1,998 reviews580 followers
June 23, 2014
Since Alain Badiou’s argument in 2008 that the left should return to a politics of struggle based in a communist hypothesis (see his The Meaning of Sarkozy and The Communist Hypothesis) there has been a revitalisation of sharp and insightful writing, thinking and critical exploration of the options and ways of struggle. For Badiou the communist hypothesis, an essentially optimistic outlook, centres on two propositions, which he phrases in The Meaning of Sarkozy (see p 98) as first “that the logic of classes, of the fundamental subordination of people who actually work for a dominant class, can be overcome” and second that “the oligarchic power of those who possess wealth and organize its circulation, crystallized in the might of states, is not inescapable”.

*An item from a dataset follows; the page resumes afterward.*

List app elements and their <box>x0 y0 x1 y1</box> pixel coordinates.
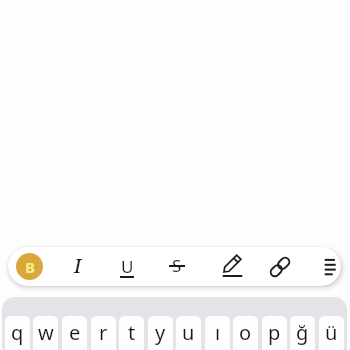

The dominant strands of this line of analysis have been two-fold. One draws on critical engagements with Badiou’s (not very) lapsed Maoist outlook and turns particularly on his privileged role of ‘the event’ in struggle; the principal critical engagement here is with writers such as Jacques Rancière. The second is linked to the radical Hegelianism of Žižek, woven through as it is with Lacanian psychoanalytic thinking; the other key 'communist hypothesis' writer in this field is Jodi Dean. Running alongside this set of debates is the largely non- or post-Marxist work linked to the Italian autonomists (Hardt & Negri or Marazzi, for instance), with other strands seen in the anarchist approaches wrapped up in work by Kalle Lasn and other linked to the adbusters network (see www.adbusters.org) and the Occupy activists, while more conventional Marxist approaches remain in work by, for instance, David Harvey or Ellen Meiksins Wood. The point here is that there is a rich, dynamic and exciting set of theoretical and praxis-related debates running through global left politics.

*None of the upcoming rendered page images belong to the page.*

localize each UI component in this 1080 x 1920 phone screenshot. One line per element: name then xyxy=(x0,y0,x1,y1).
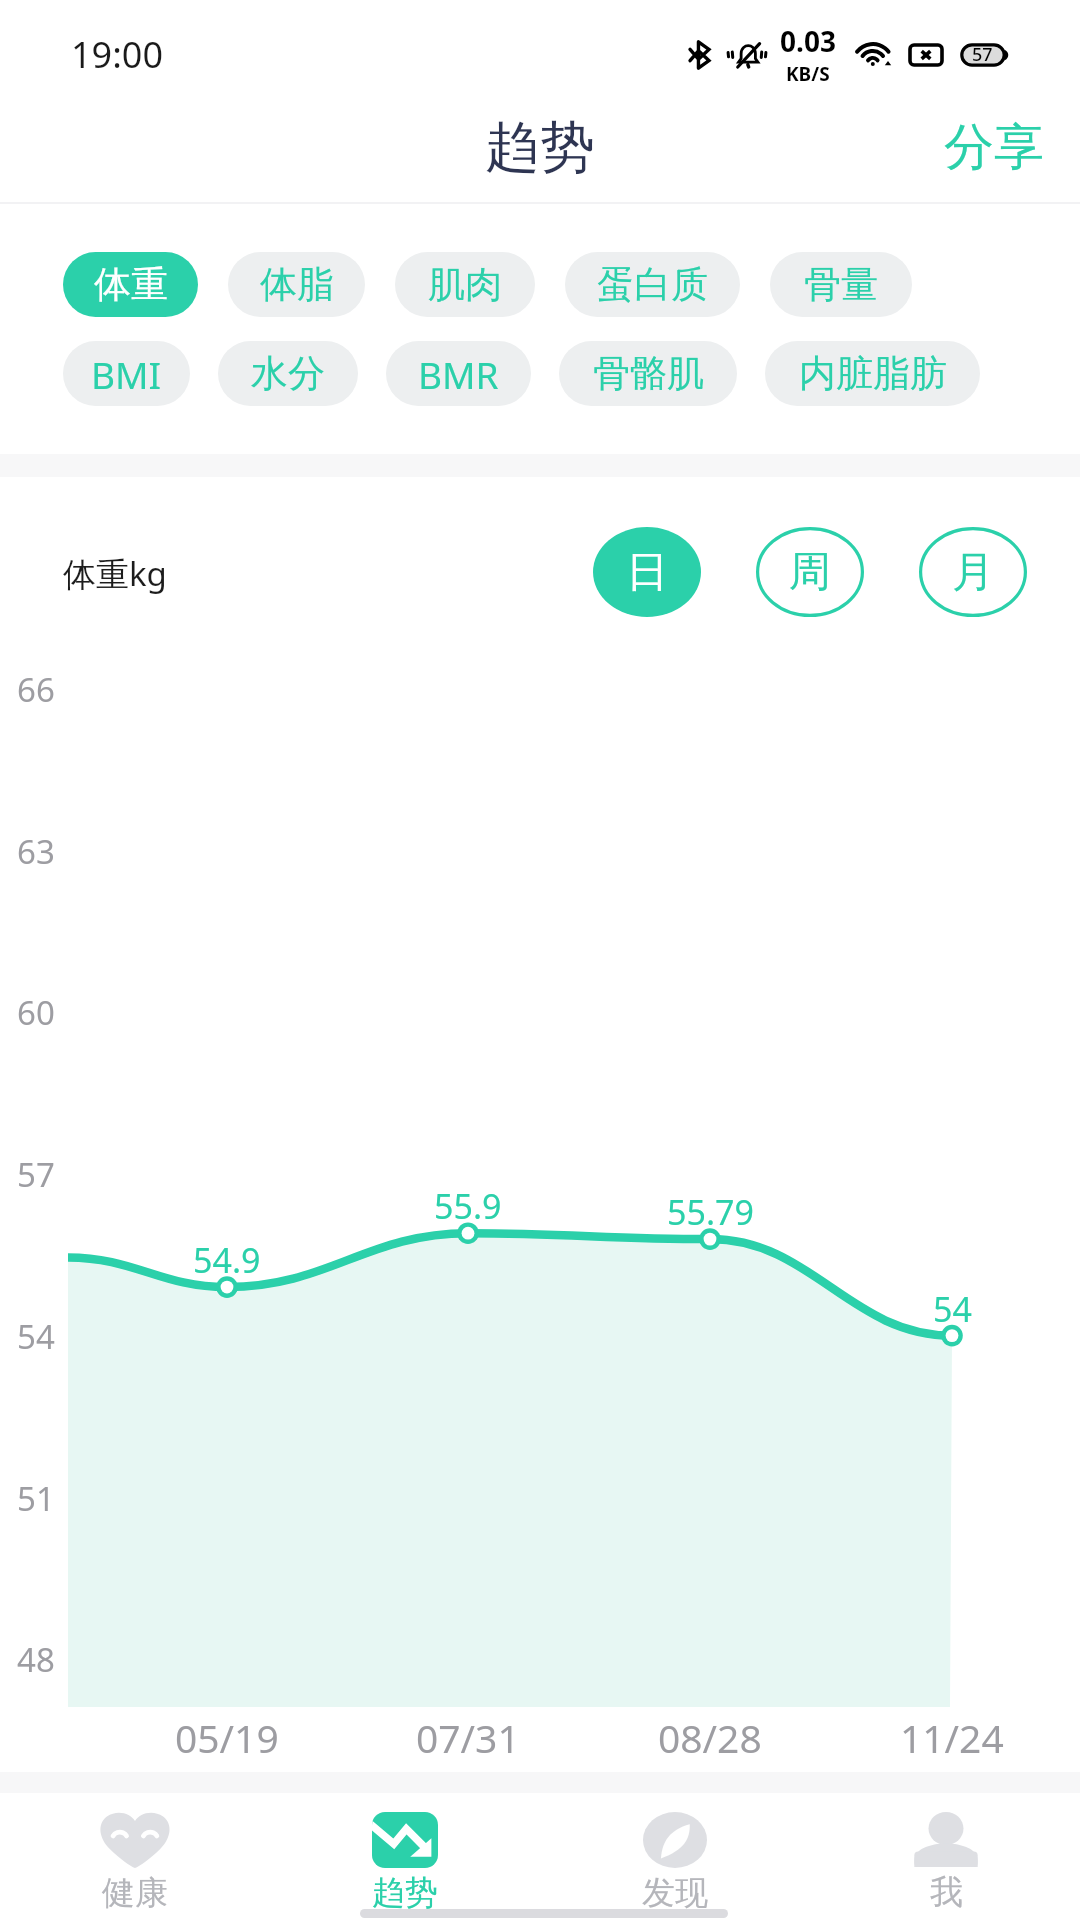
staticText: 骨骼肌 xyxy=(593,350,704,397)
staticText: 健康 xyxy=(102,1872,168,1914)
button[interactable]: 健康 xyxy=(0,1775,270,1920)
button[interactable]: 发现 xyxy=(540,1775,810,1920)
staticText: 水分 xyxy=(251,350,325,397)
staticText: 月 xyxy=(952,546,994,599)
button[interactable]: 周 xyxy=(756,527,864,617)
other: 我 xyxy=(913,1812,979,1867)
staticText: 周 xyxy=(789,546,831,599)
staticText: 07/31 xyxy=(416,1711,520,1763)
staticText: 0.03 xyxy=(780,22,836,60)
staticText: 54 xyxy=(933,1286,972,1332)
staticText: 19:00 xyxy=(71,30,164,79)
staticText: 54 xyxy=(17,1314,55,1359)
button[interactable]: 内脏脂肪 xyxy=(765,341,980,406)
staticText: 55.9 xyxy=(434,1183,502,1229)
button[interactable]: 肌肉 xyxy=(395,252,535,317)
button[interactable]: 月 xyxy=(919,527,1027,617)
staticText: 日 xyxy=(626,546,668,599)
button[interactable]: 骨量 xyxy=(770,252,912,317)
staticText: 体重kg xyxy=(63,551,167,596)
staticText: 发现 xyxy=(642,1872,708,1914)
staticText: 57 xyxy=(972,42,993,67)
staticText: 48 xyxy=(17,1637,55,1682)
button[interactable]: BMI xyxy=(63,341,190,406)
staticText: 63 xyxy=(17,829,55,874)
staticText: 内脏脂肪 xyxy=(799,350,947,397)
button[interactable]: 蛋白质 xyxy=(565,252,740,317)
staticText: 蛋白质 xyxy=(597,261,708,308)
staticText: 05/19 xyxy=(175,1711,279,1763)
staticText: 51 xyxy=(17,1476,55,1521)
button[interactable]: 我 xyxy=(811,1775,1080,1920)
other: 健康 xyxy=(98,1812,172,1868)
staticText: 60 xyxy=(17,990,55,1035)
staticText: 08/28 xyxy=(658,1711,762,1763)
button[interactable]: 骨骼肌 xyxy=(559,341,737,406)
button[interactable]: 趋势 xyxy=(270,1775,540,1920)
staticText: 11/24 xyxy=(900,1711,1004,1763)
staticText: 体脂 xyxy=(260,261,334,308)
button[interactable]: 日 xyxy=(593,527,701,617)
staticText: BMI xyxy=(91,349,162,399)
staticText: 54.9 xyxy=(193,1237,261,1283)
button[interactable]: 水分 xyxy=(218,341,358,406)
button[interactable]: 分享 xyxy=(906,94,1080,201)
staticText: KB/S xyxy=(786,61,830,87)
staticText: 66 xyxy=(17,667,55,712)
staticText: 我 xyxy=(930,1871,963,1913)
staticText: 肌肉 xyxy=(428,261,502,308)
staticText: BMR xyxy=(418,349,499,399)
staticText: 分享 xyxy=(944,116,1044,179)
staticText: 57 xyxy=(17,1152,55,1197)
button[interactable]: 体重 xyxy=(63,252,198,317)
staticText: 骨量 xyxy=(804,261,878,308)
staticText: 趋势 xyxy=(485,113,595,182)
staticText: 趋势 xyxy=(372,1872,438,1914)
staticText: 55.79 xyxy=(667,1189,754,1235)
staticText: 体重 xyxy=(94,261,168,308)
other: 发现 xyxy=(643,1812,707,1868)
button[interactable]: 体脂 xyxy=(228,252,365,317)
button[interactable]: BMR xyxy=(386,341,531,406)
other: 趋势 xyxy=(372,1812,438,1868)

Bosteels steps into this debate to mount two essential and productive challenges. The first is to the ‘speculative leftism’ of much of the left – term derived from Rancière’s critique of Althusser – which means that it is/we are stuck in a world of lofty abstractionism and isolated from the material struggles of life. This aspect of is argument is located deep in a set of texts in European Marxism – work by Althusser, Rancière, Žižek, Badiou, Roberto Esposito, Alberto Moreiras and others including Laclau and Mouffe, Derrida and Giorgio Agamben. This speculative leftism has led, in his view, to an ontological turn in leftist analysis, and leads to a closely argued critique of Badiou’s and Žižek’s emphasis on the ‘event’, the ‘act', as betraying their continued attachment to forms of Maoist praxis (what were the Great Leap Forward and the Cultural Revolution if not ‘acts’, shock developments in communist development). All in all, this is dense and demanding stuff that demands time and slow deep engagement for comprehension.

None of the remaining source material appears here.